Natural History, Complications and Prognosis
The complications of brain tumors are brain herniation, loss of brain function and recurrence. The prognosis in primary brain tumors depends on the type of tumor, age, functional status of the patient, the extent of surgical tumor removal, spread of metastasis and biogenetic markers.[1]. Patients with benign gliomas may survive for many years[2][3] while survival in most cases of glioblastoma multiforme is limited to a few months after diagnosis. The 5-year survival rate is 33.3%.
Diagnosis
Staging and Grading
The subtypes of brain tumors have different staging systems based on the grade, extent of spread, size and presence of distant metastases. The grades of brain tumors are subdivided into Grades 1,2,3 and 4. The lower the grade, better the prognosis.
History and Symptoms
The most common symptoms of brain tumors are headache, seizures, visual changes and changes in personality, mood and concentration.
Physical examination
Common physical examination findings of brain tumors include altered sense of consciousness, anisocoria, papilledema and focal neurological deficits.
CT
Imaging plays a central role in the diagnosis of brain tumors. On head CT scan, brain cancer is characterized by hypodense mass lesions.
MRI
Imaging plays a central role in the diagnosis of brain tumors. On MRI brain, brain tumor is characterized by hypointense or isointense on T1-weighted scans, or hyperintense on T2-weighted MRI.
Other imaging findings
The other imaging modalities that can be used for brain tumors are single-photon emission computed tomography, positron emission tomography and whole bone scan.
Other Diagnostic Studies
Electrophysiological exams, such as electroencephalography play a marginal role in the diagnosis of brain tumors. The definitive diagnosis of brain tumor can only be confirmed by histological examination of tumor tissue samples obtained either by means of brain biopsy or open surgery. The histologic examination is essential for determining the appropriate treatment and the correct prognosis.
Treatment
Medical Therapy
The predominant therapy for brain tumor is surgical resection. Adjunctive chemotherapy and radiation may be required.
Surgery
Meningiomas, with the exception of some tumors located at the skull base, can be successfully removed surgically. In more difficult cases, stereotactic radiosurgery, such as Gamma Knife radiosurgery, remains a viable option. Most pituitary adenomas can be removed surgically using a minimally invasive approach through the nasal cavity and skull base (trans-nasal, trans-sphenoidal approach). Larger pituitary adenomas require a craniotomy (opening of the skull) for their removal. Radiotherapy, including stereotactic approaches, is reserved for inoperable cases.
References
- ↑ Nicolato A, Gerosa MA, Fina P, Iuzzolino P, Giorgiutti F, Bricolo A. Prognostic factors in low-grade supratentorial astrocytomas: a uni-multivariate statistical analysis in 76 surgically treated adult patients. Surg Neurol 1995;44:208-21; discussion 221-3. PMID 8545771.

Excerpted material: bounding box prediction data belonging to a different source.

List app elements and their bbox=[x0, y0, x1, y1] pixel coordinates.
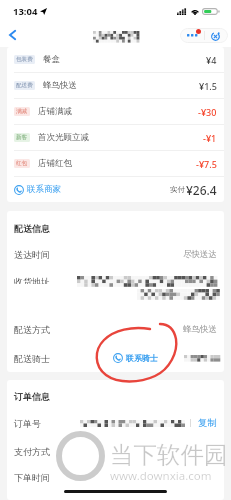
button[interactable]: 配送费 bbox=[7, 73, 224, 98]
staticText: 店铺满减 bbox=[38, 106, 72, 117]
button[interactable]: 联系骑士 bbox=[113, 353, 158, 363]
staticText: 新客 bbox=[16, 134, 28, 141]
staticText: ¥1.5 bbox=[199, 80, 217, 92]
staticText: 联系骑士 bbox=[126, 353, 158, 363]
staticText: -¥30 bbox=[198, 106, 217, 118]
staticText: 配送骑士 bbox=[14, 353, 50, 364]
staticText: 店铺红包 bbox=[38, 158, 72, 169]
button[interactable]: 配送方式 bbox=[7, 320, 224, 338]
staticText: 尽快送达 bbox=[183, 249, 217, 260]
staticText: 订单信息 bbox=[14, 391, 50, 402]
staticText: 联系商家 bbox=[27, 184, 61, 195]
staticText: 配送信息 bbox=[14, 223, 50, 234]
button[interactable]: 包装费 bbox=[7, 47, 224, 72]
button[interactable]: 满减 bbox=[7, 99, 224, 124]
staticText: 满减 bbox=[16, 108, 28, 115]
staticText: -¥7.5 bbox=[196, 158, 217, 170]
button[interactable]: 红包 bbox=[7, 151, 224, 176]
staticText: 下单时间 bbox=[14, 472, 50, 483]
button[interactable]: Close mini program bbox=[204, 28, 228, 43]
button[interactable]: 联系商家 bbox=[14, 184, 61, 195]
staticText: 复制 bbox=[198, 417, 217, 429]
button[interactable]: 复制 bbox=[198, 417, 217, 429]
staticText: ¥26.4 bbox=[186, 182, 217, 198]
staticText: 13:04 bbox=[13, 5, 38, 18]
staticText: 蜂鸟快送 bbox=[43, 80, 77, 91]
staticText: 首次光顾立减 bbox=[38, 132, 89, 143]
button[interactable]: 下单时间 bbox=[7, 468, 224, 486]
staticText: 收货地址 bbox=[14, 276, 50, 284]
staticText: -¥1 bbox=[203, 132, 217, 144]
staticText: 配送方式 bbox=[14, 324, 50, 335]
staticText: 订单号 bbox=[14, 418, 41, 429]
button[interactable]: Back bbox=[0, 23, 26, 47]
staticText: 配送费 bbox=[16, 82, 33, 89]
staticText: 实付 bbox=[170, 185, 185, 194]
staticText: 红包 bbox=[16, 160, 28, 167]
staticText: 餐盒 bbox=[43, 54, 60, 65]
button[interactable]: 新客 bbox=[7, 125, 224, 150]
staticText: 蜂鸟快送 bbox=[183, 324, 217, 335]
button[interactable]: 收货地址 bbox=[7, 276, 224, 298]
staticText: www.downxia.com bbox=[110, 468, 212, 484]
button[interactable]: 送达时间 bbox=[7, 245, 224, 263]
staticText: 包装费 bbox=[16, 56, 33, 63]
staticText: ¥4 bbox=[206, 54, 217, 66]
button[interactable]: More options bbox=[180, 28, 204, 43]
staticText: 当下软件园 bbox=[110, 440, 228, 470]
staticText: 支付方式 bbox=[14, 446, 50, 457]
button[interactable]: 支付方式 bbox=[7, 442, 224, 460]
staticText: 送达时间 bbox=[14, 249, 50, 260]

- ↑ Janny P, Cure H, Mohr M, Heldt N, Kwiatkowski F, Lemaire JJ, Plagne R, Rozan R. Low grade supratentorial astrocytomas. Management and prognostic factors. Cancer 1994;73:1937-45. PMID 8137221.
- ↑ Piepmeier J, Christopher S, Spencer D, Byrne T, Kim J, Knisel JP, Lacy J, Tsukerman L, Makuch R. Variations in the natural history and survival of patients with supratentorial low-grade astrocytomas. Neurosurgery 1996;38:872-8; discussion 878-9. PMID 8727811.